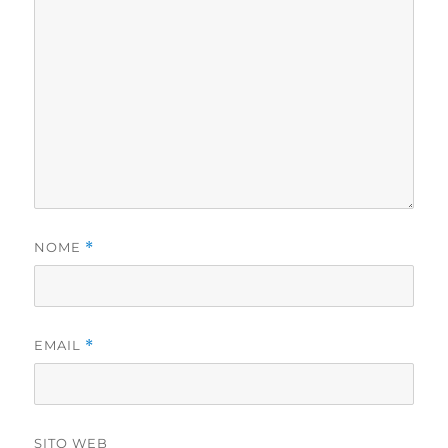
NOME
*
EMAIL
*
SITO WEB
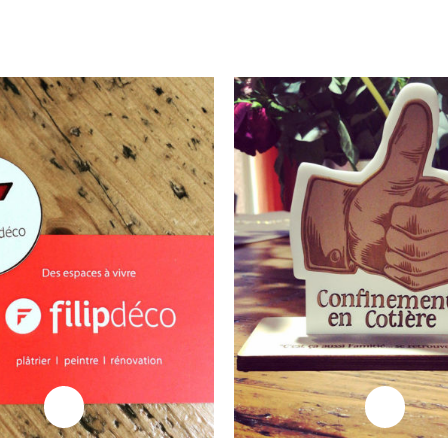
Professionnels
Professionnels
Goodies
Trophée Cotièr
Professionnels
Professionnels
daille Draisienne
Plaque Trophé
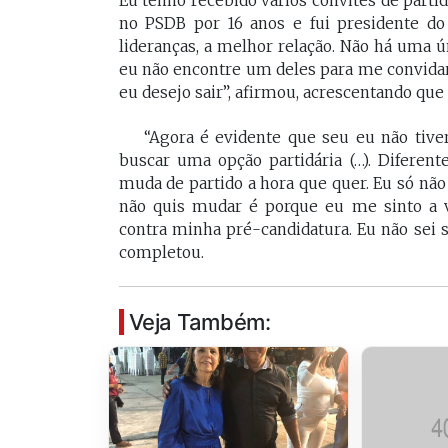
Eu tenho recebido vários convites de partid
no PSDB por 16 anos e fui presidente do
lideranças, a melhor relação. Não há uma 
eu não encontre um deles para me convidar 
eu desejo sair”, afirmou, acrescentando qu
“Agora é evidente que seu eu não tive
buscar uma opção partidária (…). Diferen
muda de partido a hora que quer. Eu só não
não quis mudar é porque eu me sinto a 
contra minha pré-candidatura. Eu não sei 
completou.
Veja Também:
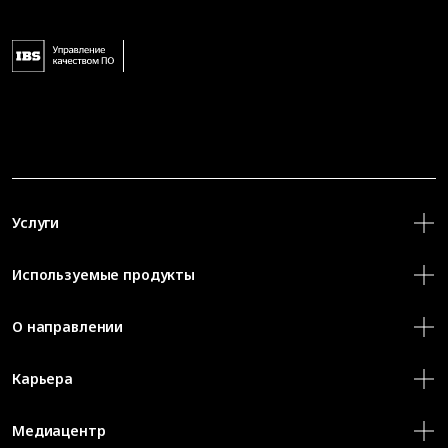
Услуги
Используемые продукты
О направлении
Карьера
Медиацентр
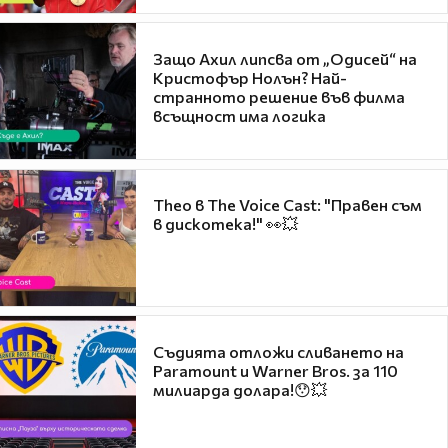
Защо Ахил липсва от „Одисей“ на
Кристофър Нолън? Най-
странното решение във филма
всъщност има логика
Theo в The Voice Cast: "Правен съм
в дискотека!" 👀💥
Съдията отложи сливането на
Paramount и Warner Bros. за 110
милиарда долара!😯💥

──────

TASK ITEM:
Your answer must be the full listing, copied exactly, with no pictures in it.

RESPONSE BELOW:
NOME
*
EMAIL
*
SITO WEB
Professionnels
Professionnels
Goodies
Trophée Cotièr
Professionnels
Professionnels
daille Draisienne
Plaque Trophé
Eu tenho recebido vários convites de partid
no PSDB por 16 anos e fui presidente do
lideranças, a melhor relação. Não há uma 
eu não encontre um deles para me convidar 
eu desejo sair”, afirmou, acrescentando qu
“Agora é evidente que seu eu não tive
buscar uma opção partidária (…). Diferen
muda de partido a hora que quer. Eu só não
não quis mudar é porque eu me sinto a 
contra minha pré-candidatura. Eu não sei 
completou.
Veja Também:
Услуги
Используемые продукты
О направлении
Карьера
Медиацентр
Защо Ахил липсва от „Одисей“ на
Кристофър Нолън? Най-
странното решение във филма
всъщност има логика
Theo в The Voice Cast: "Правен съм
в дискотека!" 👀💥
Съдията отложи сливането на
Paramount и Warner Bros. за 110
милиарда долара!😯💥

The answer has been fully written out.